Introduction
In September 2018, amidst an atmosphere of sensation, Wojciech Smarzowski’s feature film Kler broke the record for box office ticket sales in Poland. During its first weekend in theatres, the film, which uncompromisingly depicts the excesses of Polish priests, was seen by nearly a million viewers. In an interview with Newsweek Polska, the film’s director said: “I’ve felt and still feel surrounded by the Church and religion. Religion is everywhere – in the press, on television, in government offices and on the street. The straw that broke the camel’s back was my experience with religion at school. When my sons started their educations, I suddenly realized the scale of the phenomenon. At issue was not just the isolated case of my sons or a particular priest, but the fact that all of this starts at school. Society becomes accustomed from an early age to the ubiquity of the Church in daily life. The result is that our children are brainwashed because they’ve been brought up with these superstitions.”[1]
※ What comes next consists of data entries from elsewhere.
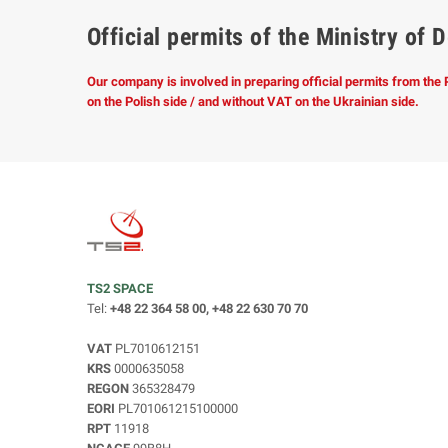
Official permits of the Ministry o
Our company is involved in preparing official permits from the
on the Polish side / and without VAT on the Ukrainian side.
TS2 SPACE
Tel:
+48 22 364 58 00, +48 22 630 70 70
VAT
PL7010612151
KRS
0000635058
REGON
365328479
EORI
PL701061215100000
RPT
11918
Piotr Piotrowski, an accomplished art researcher, sees the source of Poland’s unease with the republican principle of the separation of church and state in the problematic nature of the sources of its legitimacy. Like Claude Lefort, he believes that democracy should be an ideologically impartial system. It is the rule of an “empty space”; neither God nor History nor anything else can be an ideological “justification” for a democratic system. Meanwhile, post-communist democracy, at least in Poland, has an ideological foundation, both in terms of theory (its constitution[s]) and in the practical exercise of power. This foundation is the Christian tradition.[2]
The stereotype of the Polish Catholic has a strong presence in global culture, conveyed not only by Hollywood cinema, but also by literature and prominent documentary films, such as Claude Lanzmann’s Shoah. The visual arts in Poland, too, are often described through their attitude to religious tradition. This lens is used to interpret the art of Mirosław Bałka, whose debut in the world of art was his famous graduation project Souvenir from First Communion (1985), and who later explored religious themes in works like St. Adalbert (1987) or Black Pope and Black Sheep (1987), considered one of the artist’s most important early pieces.
At present, two worlds of the imagination – secular-republican and religious-conservative – are in strong competition with one another in Poland. At the heart of the dispute are attitudes to tradition, religion and individual autonomy. The site of this struggle is visual culture in its broadest sense, as in today’s media-saturated societies, images seem to be the quickest and most effective weapon in political disputes. Łukasz Zaremba writes that images have usually not played a major role in Polish social life: “The [current] conflicts over images, especially public disputes […] is one of the rare moments when they [images] have become visible. Images are now playing a role as sources of conflict, as pretexts for disputes, as catalysts for differences, but also as victims of attacks.”[3]
Appropriation
Appropriation is a subversive avant-garde strategy present in political art since at least the beginning of the twentieth century. With time, as the art market developed, it also became an effective marketing strategy. Sebastian Cichocki and Łukasz Ronduda, curators at the Warsaw Museum of Modern Art and organizers of the exhibition Polish National Art in 2012, point out that strategies of appropriation have also been successfully employed by conservative right-wing activists, who with increasingly effectiveness have made use in public space of aesthetic codes developed by the left-wing avant-garde. As a rule, in contrast, actions involving the appropriation of symbols reserved for the conservative side have faced repression in the form of restrictive actions by the legal system. A paradoxical asymmetry can thus be observed here: on the one hand, we have the powerful institutions of the church and government; on the other hand, dispersed and diverse artistic and academic circles. Yet it is this church-conservative conglomerate, which holds power and possesses immense financial and symbolic resources, that complains it is being subjected to wide-scale attacks and persecution.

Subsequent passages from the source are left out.